A: cotransfection of NF-E2-related factor 2 (Nrf2) increases MRP4 promoter activity and deletion of MARE core sequence reduces the promoter activity in reporter assay. HepG2 cells were cotransfected with MRP4 promoter constructs of either the wild-type or the deletion of MARE core motifs for 48 h; n = 3 experiments. *P < 0.05, pGL3–761/-72Luc plus Nrf2 expression plasmid DNA vs. pGL3–761/-72Luc plus empty vector, **P < 0.05, the wild-type vs. the deletion of MARE, n = 3. B: mutation of XRE3 prevented the induction by Nrf2. HepG2 cells were cotransfected with pGL3–761/-72Luc wild type, XRE2 mutant or XRE3 mutant construct with either empty vector or Nrf2 expression plasmid (25 ng).
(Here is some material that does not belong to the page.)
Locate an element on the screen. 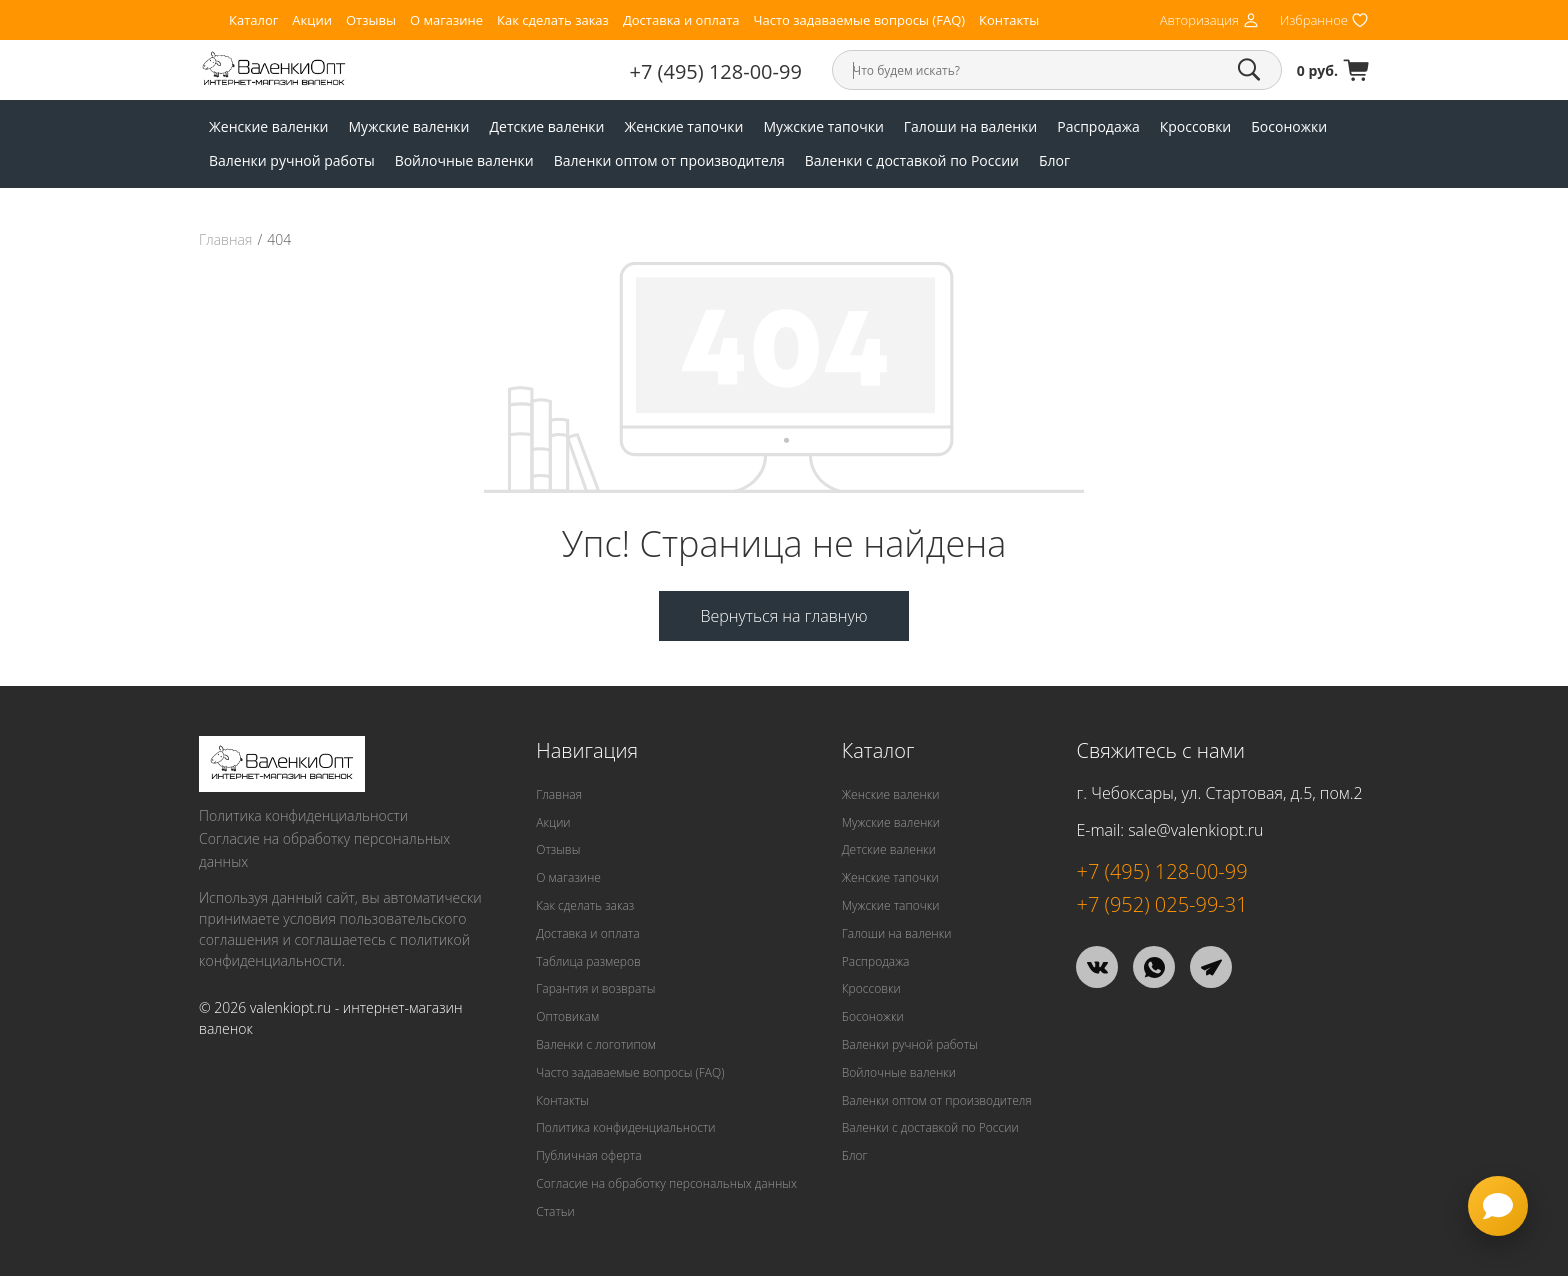 The height and width of the screenshot is (1276, 1568). Часто задаваемые вопросы (FAQ) is located at coordinates (859, 20).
The results are represented as fold induction compared with its control vector. *P < 0.05, n = 3.

Fig. 7.

A–C: EMSA demonstrate XRE1, XRE2, or XRE3 forms a complex (retarded band) with extracts from HepG2 cells. wt, Wild type; m, mutated; NE, nuclear extract. D: the specificity of MARE complex (retarded band) was confirmed by competition with an unlabeled oligo (wt) or the unlabeled deleted oligo (del). Loss of the complex occurred when the reaction mix was incubated with the labeled 4-bp deleted oligos. E: chromatin immunoprecipitation assay (ChIP) confirms that AhR and Nrf2 bind to the proximal promoter region of MRP4. MK, 100-bp DNA marker.